§ DATASET EXTRACT
• • • • • • •

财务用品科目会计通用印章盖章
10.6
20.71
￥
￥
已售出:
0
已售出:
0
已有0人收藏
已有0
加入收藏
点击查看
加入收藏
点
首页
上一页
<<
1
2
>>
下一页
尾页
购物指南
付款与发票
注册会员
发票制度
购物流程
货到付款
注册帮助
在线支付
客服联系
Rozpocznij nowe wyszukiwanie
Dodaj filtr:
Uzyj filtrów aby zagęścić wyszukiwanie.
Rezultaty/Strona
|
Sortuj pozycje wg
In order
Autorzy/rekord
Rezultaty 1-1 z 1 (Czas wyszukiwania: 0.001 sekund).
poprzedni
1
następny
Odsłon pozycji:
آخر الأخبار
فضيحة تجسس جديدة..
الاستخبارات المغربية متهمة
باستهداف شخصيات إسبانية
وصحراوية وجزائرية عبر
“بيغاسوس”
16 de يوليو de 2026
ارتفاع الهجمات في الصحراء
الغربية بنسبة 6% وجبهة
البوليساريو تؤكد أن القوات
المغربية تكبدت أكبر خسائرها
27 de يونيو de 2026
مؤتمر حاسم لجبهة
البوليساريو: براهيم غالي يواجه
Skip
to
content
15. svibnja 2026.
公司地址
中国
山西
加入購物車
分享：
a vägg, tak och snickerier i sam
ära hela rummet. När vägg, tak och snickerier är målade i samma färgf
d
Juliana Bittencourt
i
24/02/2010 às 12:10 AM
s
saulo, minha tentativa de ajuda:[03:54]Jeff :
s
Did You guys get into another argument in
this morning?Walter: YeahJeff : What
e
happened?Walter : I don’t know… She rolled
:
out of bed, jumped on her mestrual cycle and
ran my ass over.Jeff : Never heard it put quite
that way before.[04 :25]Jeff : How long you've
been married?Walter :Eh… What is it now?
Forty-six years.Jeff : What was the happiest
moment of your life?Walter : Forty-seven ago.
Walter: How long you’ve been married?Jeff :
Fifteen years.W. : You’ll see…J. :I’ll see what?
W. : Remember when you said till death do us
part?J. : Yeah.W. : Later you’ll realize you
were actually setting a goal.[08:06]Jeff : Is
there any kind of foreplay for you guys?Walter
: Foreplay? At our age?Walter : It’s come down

• • • • • • •

§ TASK DIRECTIONS
Gather from the data above every line with the string "Walter".

§ EXPECTED ANSWER
this morning?Walter: YeahJeff : What
happened?Walter : I don’t know… She rolled
been married?Walter :Eh… What is it now?
moment of your life?Walter : Forty-seven ago.
Walter: How long you’ve been married?Jeff :
there any kind of foreplay for you guys?Walter
: Foreplay? At our age?Walter : It’s come down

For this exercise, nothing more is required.